Wednesday, June 13, 2018

Animal Stories: Hoover the Talking Seal

Seals are one of the few creatures that combine a lumbering sort of goofiness with a majesty and an air of deep, soulful mystery. It makes you really wonder, what would a seal say if given a chance to speak his mind? Many years ago, there was a seal that could talk. His name was Hoover.

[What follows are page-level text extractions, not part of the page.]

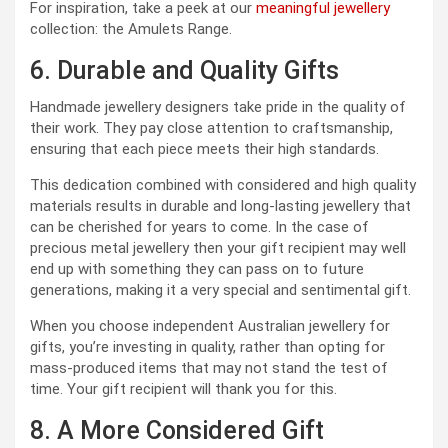
For inspiration, take a peek at our
meaningful jewellery
collection: the Amulets Range.
6. Durable and Quality Gifts
Handmade jewellery designers take pride in the quality of
their work. They pay close attention to craftsmanship,
ensuring that each piece meets their high standards.
This dedication combined with considered and high quality
materials results in durable and long-lasting jewellery that
can be cherished for years to come. In the case of
precious metal jewellery then your gift recipient may well
end up with something they can pass on to future
generations, making it a very special and sentimental gift.
When you choose independent Australian jewellery for
gifts, you’re investing in quality, rather than opting for
mass-produced items that may not stand the test of
time. Your gift recipient will thank you for this.
8. A More Considered Gift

When Hoover was just a pup, his mother succumbed to the brutality of nature. Hoover was an orphan. A baby seal is just too young and innocent to survive in this great world unassisted. Hoover would have surely perished himself without the intervention of his human foster father, George. George was a true man of Maine! A lobster man, living by the seashore, he had probably grown quite an affinity for the beautiful creatures of the sea. Out at sea, your only friends are the gulls and your sweaty and salty fellow crewmen and the seals that peek up their friendly heads from the sea. Maybe once, when he was young and extra lonely in the isolation of a sea bound ship, a seal swam beside the ship and made him smile. Suddenly the sea wasn't a place of gloom and potential disaster, the sea was a place where sweet creatures made you laugh on a sunny afternoon.

George took Hoover home, where the orphaned pup lived in Georges bathtub. George and his wife Alice fed the pup ground up fish and he ate it like a Hoover vacuum, hence garnering his name. Alice and George probably felt very close in that moment, leaning over the rim of the bathtub and feeding the mournful seal. Soon his grief at the loss of his mother turned to joy at being cared for by his new family.

Hoovers ravenous delight at fish consumption helped him develop the trademark seal rolls of chunk. Soon, he was just too large for a bathtub. So he was moved to the backyard. George set up a tent for Hoover and Hoover spent his days swimming around a pond in the back of George's home. Sometimes, Hoover would get lonely. He would leap from the pond and waddle toward George's home. Hoover would use his strong fin to knock on the door, demanding company. George would open the door and smile down at his seal friend. "Hello there." George would say. The smiling seal was tenacious and charismatic and George couldn't help chuckle at his friend.

Hoover soon established himself in the roll of 'family dog.' Just like a pooch, he would ride in the car with George when he went into town. His shiny, whiskered face, hanging out of the window as the sea breeze blew all around him.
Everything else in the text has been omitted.